Pakistan expands digital monitoring to retailers in major tax crackdown
New rule brings thousands of retailers into the digital tax net, requiring integration of sales systems with FBR’s network as part of efforts to document trade and boost revenue

Haris Zamir
Business Editor
Experience of almost 33 years where started the journey of financial journalism from Business Recorder in 1992. From 2006 onwards attached with Television Media worked at Sun Tv, Dawn Tv, Geo Tv and Dunya Tv. During the period also worked as a stringer for Bloomberg for seven years and Dow Jones for five years. Also wrote articles for several highly acclaimed periodicals like the Newsline, Pakistan Gulf Economist and Money Matters (The News publications)

The Federal Board of Revenue (FBR) has announced a sweeping new rule that will bring thousands of retailers under digital monitoring. The move aims to track every step of the supply chain—from importers and manufacturers to wholesalers and shopkeepers—as part of a national push to document trade and boost revenue.
The new regulation, issued under SRO 2071(I)/2025 on Nov. 3, amends Rule 150Q of the Sales Tax Rules, 2006. It expands the FBR’s digital monitoring system to include retailers who have large tax deductions under specific income tax laws.
Who will be covered
Under the new rule, any retailer whose withholding tax—a tax collected at the time of business transactions—exceeds PKR 100,000 under Section 236G or PKR 500,000 under Section 236H of the Income Tax Ordinance, 2001, must now integrate their sales systems with the FBR’s digital network.
Section 236G applies to taxes collected when manufacturers or importers sell goods to distributors.

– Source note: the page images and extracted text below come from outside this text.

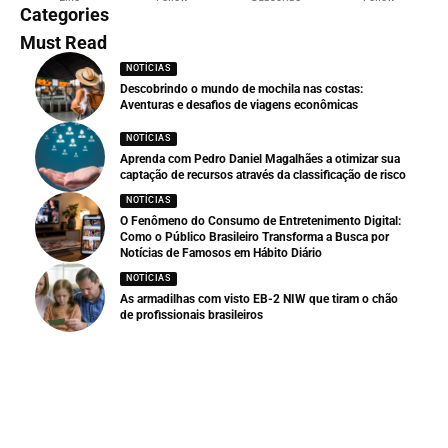
Categories
Must Read
NOTÍCIAS
Descobrindo o mundo de mochila nas costas:
Aventuras e desafios de viagens econômicas
NOTÍCIAS
Aprenda com Pedro Daniel Magalhães a otimizar sua
captação de recursos através da classificação de risco
NOTÍCIAS
O Fenômeno do Consumo de Entretenimento Digital:
Como o Público Brasileiro Transforma a Busca por
Notícias de Famosos em Hábito Diário
NOTÍCIAS
As armadilhas com visto EB-2 NIW que tiram o chão
de profissionais brasileiros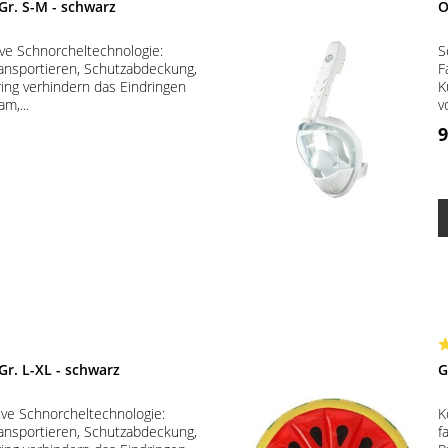
r. S-M - schwarz
O
ve Schnorcheltechnologie:
S
ransportieren, Schutzabdeckung,
F
ring verhindern das Eindringen
K
m,...
v
9
r. L-XL - schwarz
G
ive Schnorcheltechnologie:
K
ransportieren, Schutzabdeckung,
f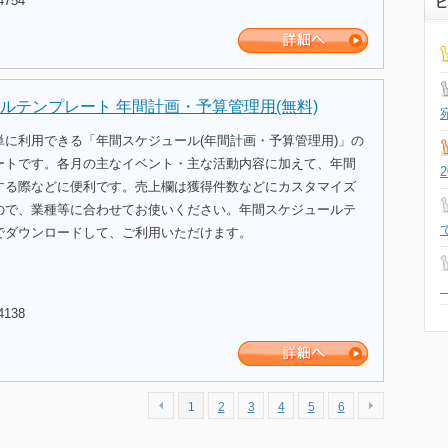
4754
ビ
ルテンプレート 年間計画・予算管理用(無料)
単に利用できる「年間スケジュール(年間計画・予算管理用)」の
ートです。各月の主なイベント・主な活動内容に加えて、年間
する際などに便利です。売上欄は獲得件数などにカスタマイズ
ので、業種等に合わせてお使いください。年間スケジュールテ
でダウンロードして、ご利用いただけます。
4138
1
2
3
4
5
6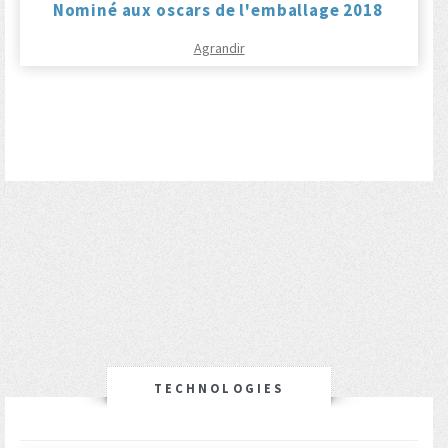
Nominé aux oscars de l'emballage 2018
Agrandir
TECHNOLOGIES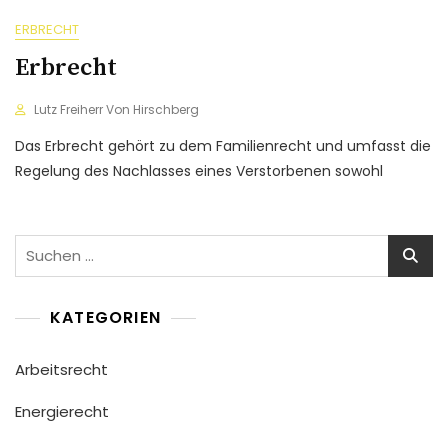
ERBRECHT
Erbrecht
Lutz Freiherr Von Hirschberg
Das Erbrecht gehört zu dem Familienrecht und umfasst die
Regelung des Nachlasses eines Verstorbenen sowohl
Suchen
nach:
KATEGORIEN
Arbeitsrecht
Energierecht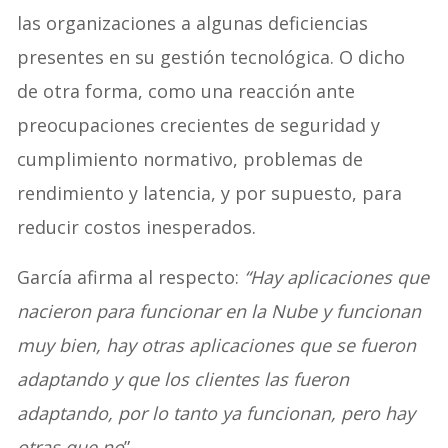
las organizaciones a algunas deficiencias
presentes en su gestión tecnológica. O dicho
de otra forma, como una reacción ante
preocupaciones crecientes de seguridad y
cumplimiento normativo, problemas de
rendimiento y latencia, y por supuesto, para
reducir costos inesperados.
García afirma al respecto:
“Hay aplicaciones que
nacieron para funcionar en la Nube y funcionan
muy bien, hay otras aplicaciones que se fueron
adaptando
y que los clientes las fueron
adaptando, por lo tanto ya funcionan, pero hay
otras que no
”.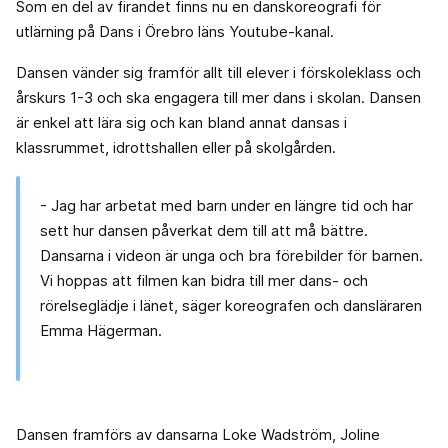
Som en del av firandet finns nu en danskoreografi för
utlärning på Dans i Örebro läns Youtube-kanal.
Dansen vänder sig framför allt till elever i förskoleklass och
årskurs 1-3 och ska engagera till mer dans i skolan. Dansen
är enkel att lära sig och kan bland annat dansas i
klassrummet, idrottshallen eller på skolgården.
- Jag har arbetat med barn under en längre tid och har
sett hur dansen påverkat dem till att må bättre.
Dansarna i videon är unga och bra förebilder för barnen.
Vi hoppas att filmen kan bidra till mer dans- och
rörelseglädje i länet, säger koreografen och dansläraren
Emma Hägerman.
Dansen framförs av dansarna Loke Wadström, Joline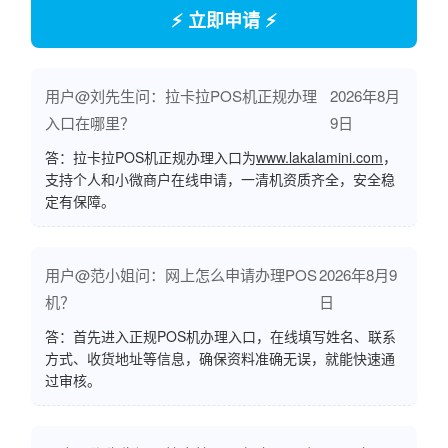
⚡ 立即申请 ⚡
用户@刘先生问：拉卡拉POS机正规办理
2026年8月
入口在哪里？
9日
答：拉卡拉POS机正规办理入口为
www.lakalamini.com
，
支持个人和小微商户在线申请，一清机资质齐全，安全稳
定有保障。
用户@范小姐问：网上怎么申请办理POS
2026年8月9
机？
日
答：首先进入正规POS机办理入口，在线填写姓名、联系
方式、收货地址等信息，确保资料准确无误，就能快速通
过审核。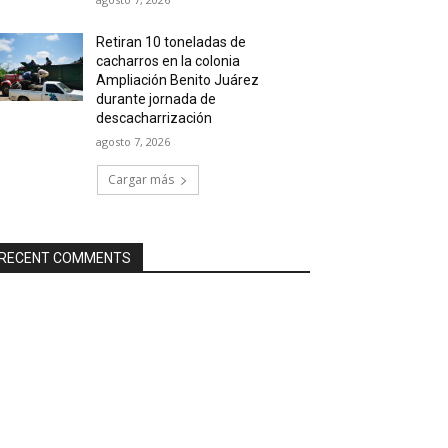
Retiran 10 toneladas de
cacharros en la colonia
Ampliación Benito Juárez
durante jornada de
descacharrización
agosto 7, 2026
Cargar más
RECENT COMMENTS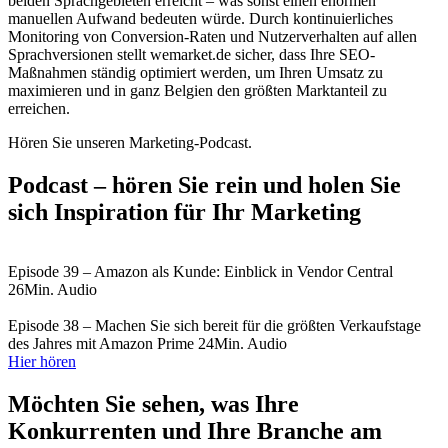
beiden Sprachgebieten erreicht – was sonst einen enormen
manuellen Aufwand bedeuten würde. Durch kontinuierliches
Monitoring von Conversion-Raten und Nutzerverhalten auf allen
Sprachversionen stellt wemarket.de sicher, dass Ihre SEO-
Maßnahmen ständig optimiert werden, um Ihren Umsatz zu
maximieren und in ganz Belgien den größten Marktanteil zu
erreichen.
Hören Sie unseren Marketing-Podcast.
Podcast – hören Sie rein und holen Sie
sich Inspiration für Ihr Marketing
Episode 39 – Amazon als Kunde: Einblick in Vendor Central
26Min. Audio
Episode 38 – Machen Sie sich bereit für die größten Verkaufstage
des Jahres mit Amazon Prime
24Min. Audio
Hier hören
Möchten Sie sehen, was Ihre
Konkurrenten und Ihre Branche am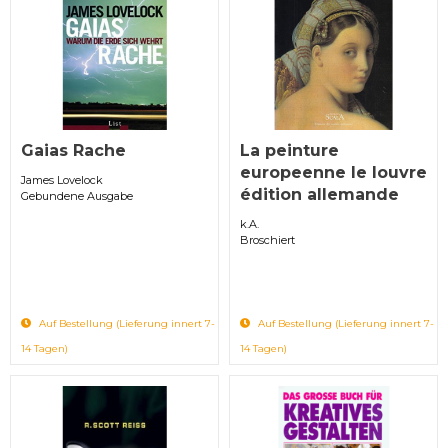
Gaias Rache
La peinture
europeenne le louvre
James Lovelock
édition allemande
Gebundene Ausgabe
k.A.
Broschiert
Auf Bestellung (Lieferung innert 7-
Auf Bestellung (Lieferung innert 7-
14 Tagen)
14 Tagen)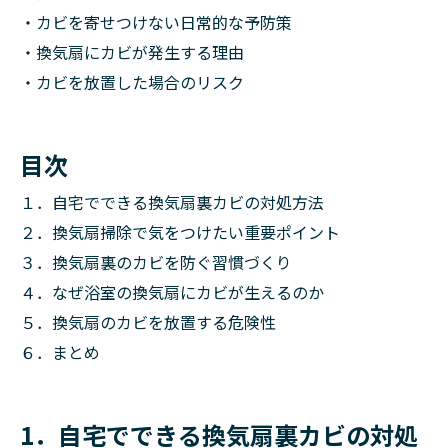
・カビを寄せつけない日常的な予防策
・換気扇にカビが発生する理由
・カビを放置した場合のリスク
目次
１．自宅でできる換気扇裏カビの対処方法
２．換気扇掃除で気をつけたい重要ポイント
３．換気扇裏のカビを防ぐ習慣づくり
４．なぜ浴室の換気扇にカビが生えるのか
５．換気扇のカビを放置する危険性
６．まとめ
1．自宅でできる換気扇裏カビの対処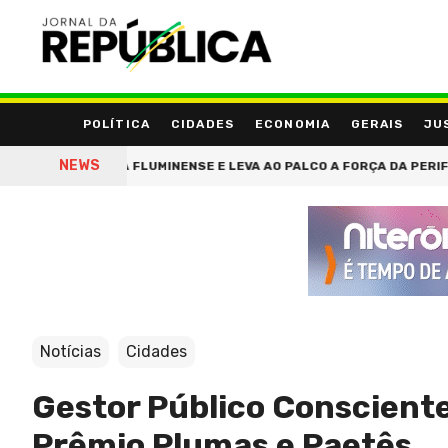
POLÍTICA
CIDADES
ECONOMIA
GERAIS
JU
NEWS
ADA FLUMINENSE E LEVA AO PALCO A FORÇA DA PERIFERIA
VALD
Notícias
Cidades
Gestor Público Conscient
Prêmio Plumas e Paetês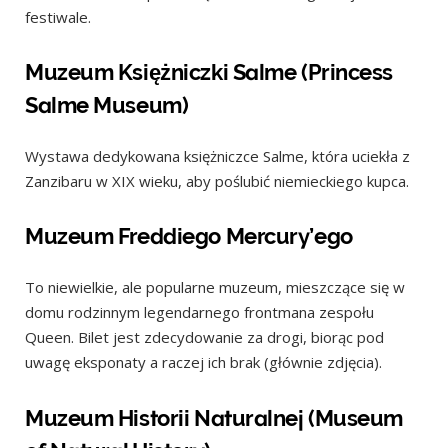
festiwale.
Muzeum Księżniczki Salme (Princess
Salme Museum)
Wystawa dedykowana księżniczce Salme, która uciekła z
Zanzibaru w XIX wieku, aby poślubić niemieckiego kupca.
Muzeum Freddiego Mercury’ego
To niewielkie, ale popularne muzeum, mieszczące się w
domu rodzinnym legendarnego frontmana zespołu
Queen. Bilet jest zdecydowanie za drogi, biorąc pod
uwagę eksponaty a raczej ich brak (głównie zdjęcia).
Muzeum Historii Naturalnej (Museum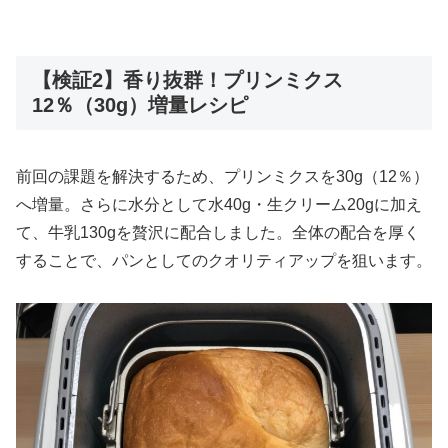
【検証2】香り抜群！プリンミクス
12％（30g）増量レシピ
前回の課題を解決するため、プリンミクスを30g（12％）
へ増量。さらに水分として水40g・生クリーム20gに加え
て、牛乳130gを贅沢に配合しました。全体の配合を厚く
することで、パンとしてのクオリティアップを狙います。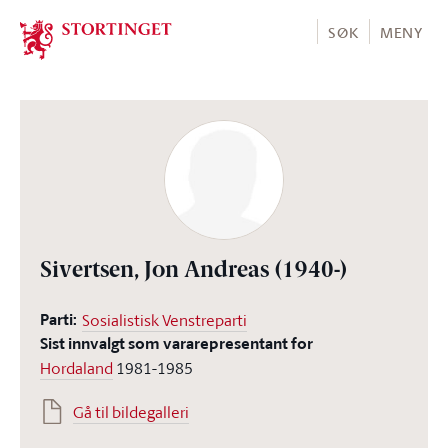
Stortinget.no
SØK
MENY
Sivertsen, Jon Andreas
(1940-)
Parti:
Sosialistisk Venstreparti
Sist innvalgt som vararepresentant for
Hordaland
1981-1985
Gå til bildegalleri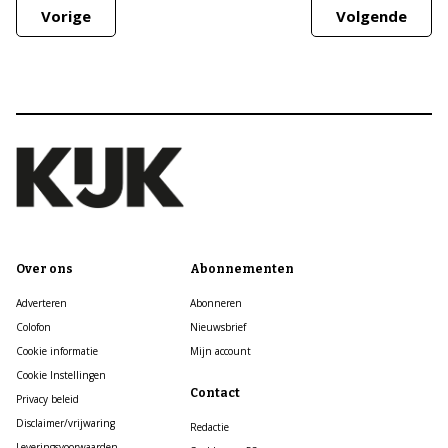
Vorige
Volgende
Over ons
Abonnementen
Adverteren
Abonneren
Colofon
Nieuwsbrief
Cookie informatie
Mijn account
Cookie Instellingen
Contact
Privacy beleid
Disclaimer/vrijwaring
Redactie
Leveringsvoorwaarden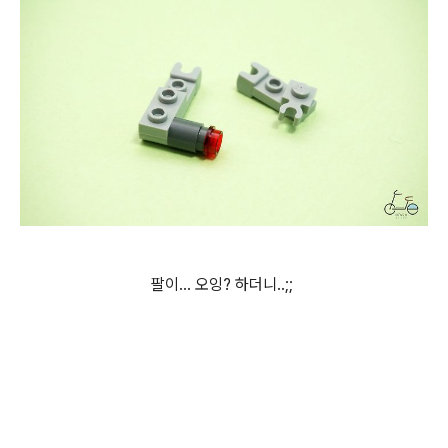
팔이... 오잉? 하더니..;;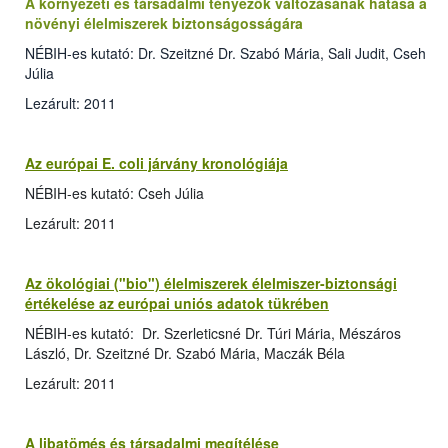
A környezeti és társadalmi tényezők változásának hatása a
növényi élelmiszerek biztonságosságára
NÉBIH-es kutató: Dr. Szeitzné Dr. Szabó Mária, Sali Judit, Cseh
Júlia
Lezárult: 2011
Az európai E. coli járvány kronológiája
NÉBIH-es kutató: Cseh Júlia
Lezárult: 2011
Az ökológiai ("bio") élelmiszerek élelmiszer-biztonsági
értékelése az európai uniós adatok tükrében
NÉBIH-es kutató: Dr. Szerleticsné Dr. Túri Mária, Mészáros
László, Dr. Szeitzné Dr. Szabó Mária, Maczák Béla
Lezárult: 2011
A libatömés és társadalmi megítélése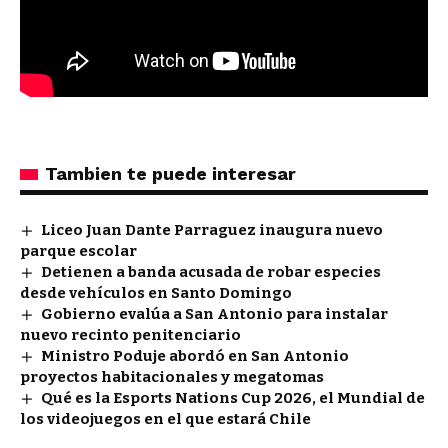
Tambien te puede interesar
Liceo Juan Dante Parraguez inaugura nuevo
parque escolar
Detienen a banda acusada de robar especies
desde vehículos en Santo Domingo
Gobierno evalúa a San Antonio para instalar
nuevo recinto penitenciario
Ministro Poduje abordó en San Antonio
proyectos habitacionales y megatomas
Qué es la Esports Nations Cup 2026, el Mundial de
los videojuegos en el que estará Chile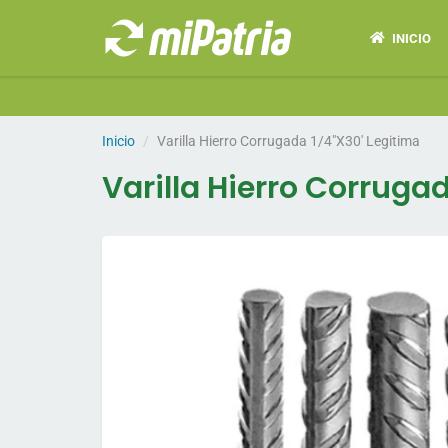
INICIO
Inicio
Varilla Hierro Corrugada 1/4"X30' Legitima
Varilla Hierro Corruga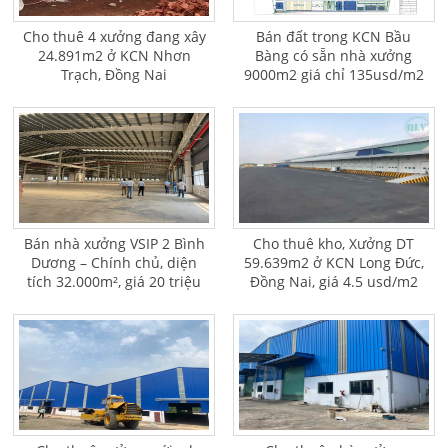
Cho thuê 4 xưởng đang xây
Bán đất trong KCN Bầu
24.891m2 ở KCN Nhơn
Bàng có sẵn nhà xưởng
Trạch, Đồng Nai
9000m2 giá chỉ 135usd/m2
Bán nhà xưởng VSIP 2 Bình
Cho thuê kho, Xưởng DT
Dương – Chính chủ, diện
59.639m2 ở KCN Long Đức,
tích 32.000m², giá 20 triệu
Đồng Nai, giá 4.5 usd/m2
USD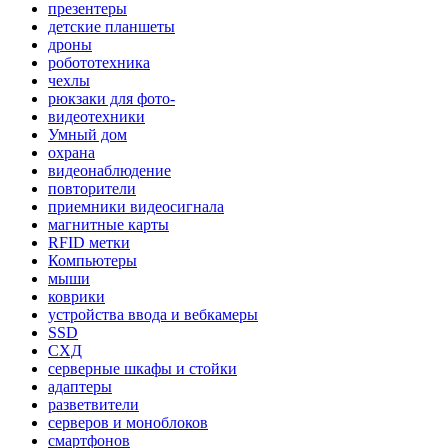
презентеры
детские планшеты
дроны
робототехника
чехлы
рюкзаки для фото-
видеотехники
Умный дом
охрана
видеонаблюдение
повторители
приемники видеосигнала
магнитные карты
RFID метки
Компьютеры
мыши
коврики
устройства ввода и вебкамеры
SSD
СХД
серверные шкафы и стойки
адаптеры
разветвители
серверов и моноблоков
смартфонов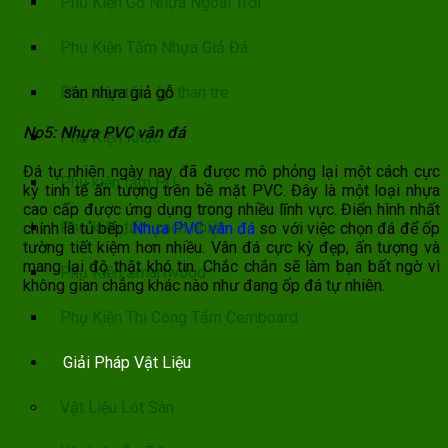
Phụ Kiện Gỗ Nhựa Ngoài Trời
Phụ Kiện Tấm Nhựa Giả Đá
Phụ kiện tấm ốp than tre
sàn nhựa giả gỗ
No5: Nhựa PVC vân đá
Phụ Kiện Khác
Đá tự nhiên ngày nay đã được mô phỏng lại một cách cực
Phụ kiện tấm PU
kỳ tinh tế ấn tượng trên bề mặt PVC. Đây là một loại nhựa
cao cấp được ứng dụng trong nhiều lĩnh vực. Điển hình nhất
Phụ kiện tấm cách nhiệt
chính là tủ bếp.
Nhựa PVC vân đá
so với việc chọn đá để ốp
tường tiết kiệm hơn nhiều. Vân đá cực kỳ đẹp, ấn tượng và
mang lại độ thật khó tin. Chắc chắn sẽ làm bạn bất ngờ vì
Phụ Kiện Smartwood
không gian chẳng khác nào như đang ốp đá tự nhiên.
Phụ Kiện Thi Công Tấm Cemboard
Giải Pháp Vật Liệu
Vật Liệu Lót Sàn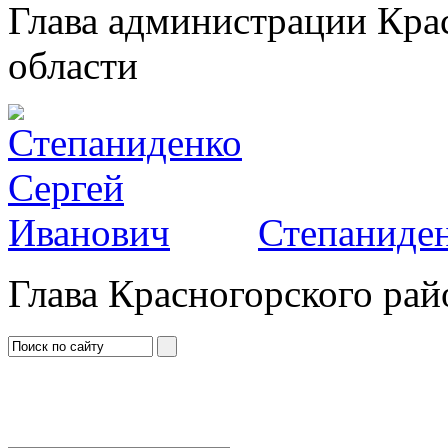
Глава администрации Кра
области
Степаниден
Глава Красногорского рай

Section 236H applies to taxes collected when distributors or wholesalers sell goods to retailers.
Together, these laws help the government track business-to-business transactions and ensure taxes are collected properly at each stage of the supply chain.
Why the crackdown
Tax experts said the decision was driven by a sharp rise in withholding tax collection during the 2024-25 fiscal year. Taxes collected under Section 236G rose 148% to PKR 25.35 billion, while those under Section 236H jumped 119% to PKR 37.7 billion from the previous year.
“The surge shows that there’s still a large undocumented portion of the retail market,” said tax expert. “This system will help us close that gap and make the process more transparent.”
What it means for retailers
Retailers who fall under the new thresholds will now be required to link their sales and purchase systems directly to FBR’s online monitoring platform. The goal is to create a digital sales trail, making it harder to hide income or underreport sales.
Officials said this is part of the FBR’s ongoing digital transformation program, which seeks to modernize Pakistan’s tax system and reduce human involvement in monitoring and enforcement.
With this latest move, the FBR has made it clear that retailers are now officially they have been on Tracking system, and the era of undocumented sales is coming to an end.